---------- Source information

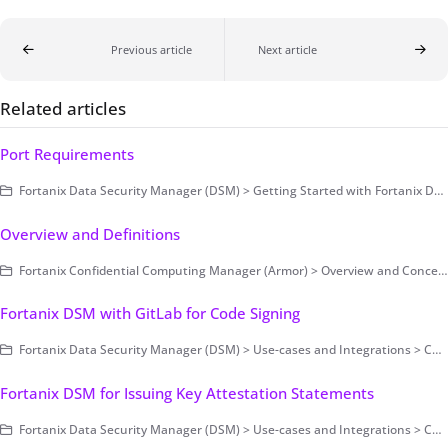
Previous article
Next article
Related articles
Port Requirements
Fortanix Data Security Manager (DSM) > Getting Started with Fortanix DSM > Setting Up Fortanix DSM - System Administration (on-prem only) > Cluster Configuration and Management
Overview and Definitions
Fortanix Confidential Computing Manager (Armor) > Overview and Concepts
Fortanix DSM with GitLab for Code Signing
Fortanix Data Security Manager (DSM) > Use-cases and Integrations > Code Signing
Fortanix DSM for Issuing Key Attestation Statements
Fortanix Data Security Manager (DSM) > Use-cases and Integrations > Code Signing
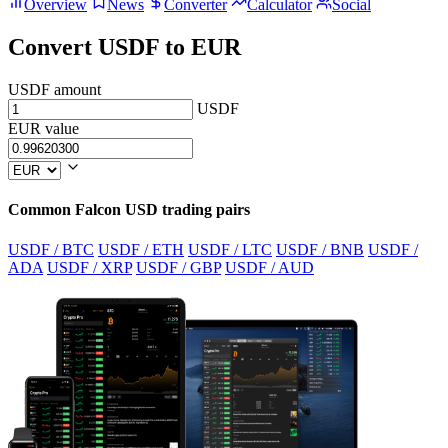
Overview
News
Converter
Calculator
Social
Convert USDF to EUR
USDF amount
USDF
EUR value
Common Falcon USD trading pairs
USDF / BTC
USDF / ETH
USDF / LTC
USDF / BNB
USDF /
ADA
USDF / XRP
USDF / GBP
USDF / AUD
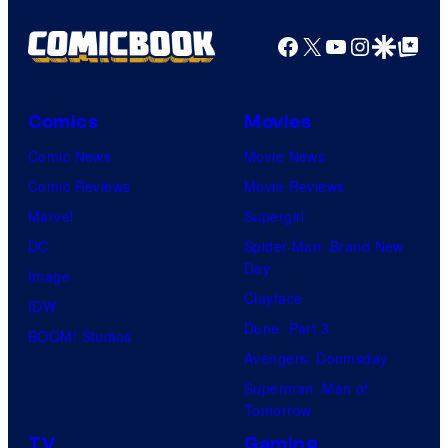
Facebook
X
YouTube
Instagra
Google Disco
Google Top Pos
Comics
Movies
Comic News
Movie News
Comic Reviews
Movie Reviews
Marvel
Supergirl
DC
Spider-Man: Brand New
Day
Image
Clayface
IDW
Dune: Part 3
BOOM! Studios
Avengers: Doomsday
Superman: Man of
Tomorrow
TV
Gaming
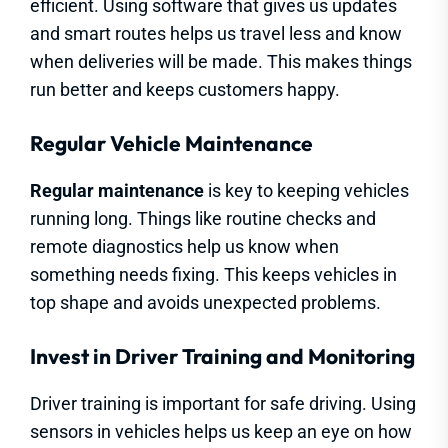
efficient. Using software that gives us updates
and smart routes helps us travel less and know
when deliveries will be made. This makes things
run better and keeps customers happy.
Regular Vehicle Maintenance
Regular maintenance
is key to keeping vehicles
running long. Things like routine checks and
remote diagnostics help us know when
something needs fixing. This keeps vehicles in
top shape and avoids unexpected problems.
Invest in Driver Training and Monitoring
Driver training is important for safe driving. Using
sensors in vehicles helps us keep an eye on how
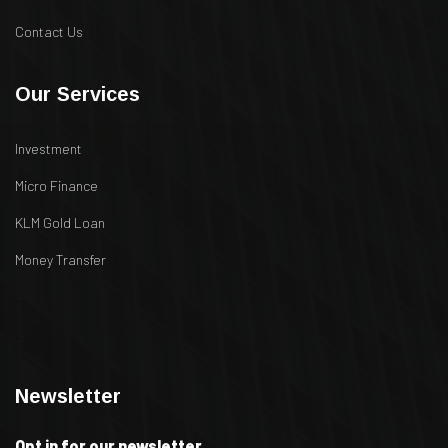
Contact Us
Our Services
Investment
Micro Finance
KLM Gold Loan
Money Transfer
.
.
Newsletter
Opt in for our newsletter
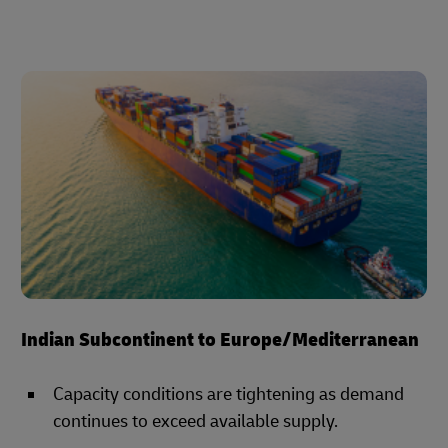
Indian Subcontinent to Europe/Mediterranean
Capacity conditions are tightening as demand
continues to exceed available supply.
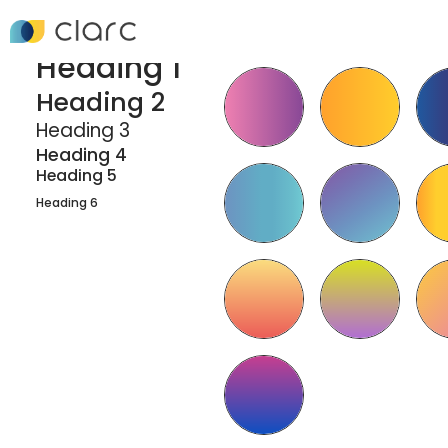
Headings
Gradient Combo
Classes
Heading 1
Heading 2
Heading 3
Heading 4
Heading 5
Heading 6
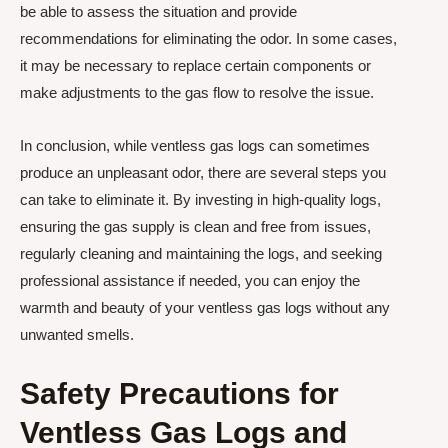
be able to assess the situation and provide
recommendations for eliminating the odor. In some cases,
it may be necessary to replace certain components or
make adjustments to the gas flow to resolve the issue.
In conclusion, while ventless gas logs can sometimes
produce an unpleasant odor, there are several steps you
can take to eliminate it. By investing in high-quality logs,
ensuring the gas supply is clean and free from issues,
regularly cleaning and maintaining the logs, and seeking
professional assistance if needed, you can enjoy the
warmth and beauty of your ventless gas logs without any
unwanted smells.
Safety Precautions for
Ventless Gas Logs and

--------------------

*Task goal*: This exercise asks for an exact copy of the lines from the first one in the data through the line that contains "running long. Things like routine checks and", pictures excluded.

*Result of the task*:
Previous article
Next article
Related articles
Port Requirements
Fortanix Data Security Manager (DSM) > Getting Started with Fortanix DSM > Setting Up Fortanix DSM - System Administration (on-prem only) > Cluster Configuration and Management
Overview and Definitions
Fortanix Confidential Computing Manager (Armor) > Overview and Concepts
Fortanix DSM with GitLab for Code Signing
Fortanix Data Security Manager (DSM) > Use-cases and Integrations > Code Signing
Fortanix DSM for Issuing Key Attestation Statements
Fortanix Data Security Manager (DSM) > Use-cases and Integrations > Code Signing
Overview
News
Converter
Calculator
Social
Convert USDF to EUR
USDF amount
USDF
EUR value
Common Falcon USD trading pairs
USDF / BTC
USDF / ETH
USDF / LTC
USDF / BNB
USDF /
ADA
USDF / XRP
USDF / GBP
USDF / AUD
Facebook
X
YouTube
Instagra
Google Disco
Google Top Pos
Comics
Movies
Comic News
Movie News
Comic Reviews
Movie Reviews
Marvel
Supergirl
DC
Spider-Man: Brand New
Day
Image
Clayface
IDW
Dune: Part 3
BOOM! Studios
Avengers: Doomsday
Superman: Man of
Tomorrow
TV
Gaming
efficient. Using software that gives us updates
and smart routes helps us travel less and know
when deliveries will be made. This makes things
run better and keeps customers happy.
Regular Vehicle Maintenance
Regular maintenance
is key to keeping vehicles
running long. Things like routine checks and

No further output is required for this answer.